Tuesday, May 25, 2010

Rectum Stretcher

While she was "flying" down the road yesterday (10 miles over the limit), a woman passed over a bridge only to find a cop with a radar gun on the other side lying in wait.

The cop pulled her over, walked up to the car, and with that classic patronizing smirk we all know and love, asked, "What's your hurry?"

To which she replied, "I'm late for work."

"Oh yeah," said the cop, "what do you do?"

"I'm a rectum stretcher," she responded.

The cop stammered, "A what? A rectum stretcher? And just what does a rectum stretcher do?"

"Well," she said, "I start by inserting one finger, then work my way up to two fingers, then three, then four, then with my whole hand in. I work from! Side to side until I can get both hands in, and then I slowly but surely stretch, until it's about 6 feet wide."

"And just what the hell do you do with a 6 foot asshole?" he asked.

"You give him a radar gun and park him behind a bridge..."

Traffic Ticket $95.00
Court Costs. $45.00

The Look on Cop's Face. PRICELESS

Monday, May 24, 2010

Satan Appears

People were in their pews talking at church.

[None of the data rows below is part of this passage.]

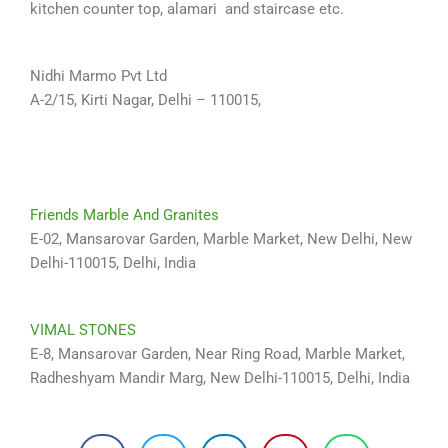
kitchen counter top, alamari and staircase etc.
Nidhi Marmo Pvt Ltd
A-2/15, Kirti Nagar, Delhi – 110015,
Friends Marble And Granites
E-02, Mansarovar Garden, Marble Market, New Delhi, New
Delhi-110015, Delhi, India
VIMAL STONES
E-8, Mansarovar Garden, Near Ring Road, Marble Market,
Radheshyam Mandir Marg, New Delhi-110015, Delhi, India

Suddenly, Satan appeared at the  front of the church.

Everyone started screaming and running for the front entrance, trampling each other in a frantic effort to get away from evil incarnate. Soon everyone had exited the  church except for one elderly gentleman who sat calmly in his pew without moving, seeming oblivious to the fact that God's ultimate enemy was in his presence.

So Satan walked up to the old man and said, "Don't you know who I am?"

The man replied, "Yep, sure do."

"Aren't you afraid of me?" Satan asked.

"Nope, sure ain't." said the man.

"Don't you realize I can kill with a word?" asked Satan.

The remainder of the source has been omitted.